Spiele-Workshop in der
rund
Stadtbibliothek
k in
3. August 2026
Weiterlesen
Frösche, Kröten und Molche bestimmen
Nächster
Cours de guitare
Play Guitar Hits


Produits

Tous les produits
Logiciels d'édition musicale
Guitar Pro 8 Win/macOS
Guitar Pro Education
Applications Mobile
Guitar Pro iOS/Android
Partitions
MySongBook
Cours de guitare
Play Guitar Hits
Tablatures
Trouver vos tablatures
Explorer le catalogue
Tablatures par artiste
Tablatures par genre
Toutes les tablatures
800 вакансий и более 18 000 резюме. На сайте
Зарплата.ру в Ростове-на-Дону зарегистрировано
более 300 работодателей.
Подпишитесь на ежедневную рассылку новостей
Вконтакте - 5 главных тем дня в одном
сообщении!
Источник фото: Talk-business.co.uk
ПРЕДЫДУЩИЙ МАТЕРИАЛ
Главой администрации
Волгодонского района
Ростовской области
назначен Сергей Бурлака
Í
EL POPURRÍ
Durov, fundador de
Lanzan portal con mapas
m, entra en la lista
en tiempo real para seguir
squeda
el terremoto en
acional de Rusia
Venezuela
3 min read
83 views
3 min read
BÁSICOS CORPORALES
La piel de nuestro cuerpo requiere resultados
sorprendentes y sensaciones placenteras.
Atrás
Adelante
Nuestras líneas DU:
= = =
Above are the records; repeat exactly the lines from the one holding "Guitar Pro Education" down to the one holding "Подпишитесь на ежедневную рассылку новостей", end lines included.

(SOLUTION TO THIS TASK)
Guitar Pro Education
Applications Mobile
Guitar Pro iOS/Android
Partitions
MySongBook
Cours de guitare
Play Guitar Hits
Tablatures
Trouver vos tablatures
Explorer le catalogue
Tablatures par artiste
Tablatures par genre
Toutes les tablatures
800 вакансий и более 18 000 резюме. На сайте
Зарплата.ру в Ростове-на-Дону зарегистрировано
более 300 работодателей.
Подпишитесь на ежедневную рассылку новостей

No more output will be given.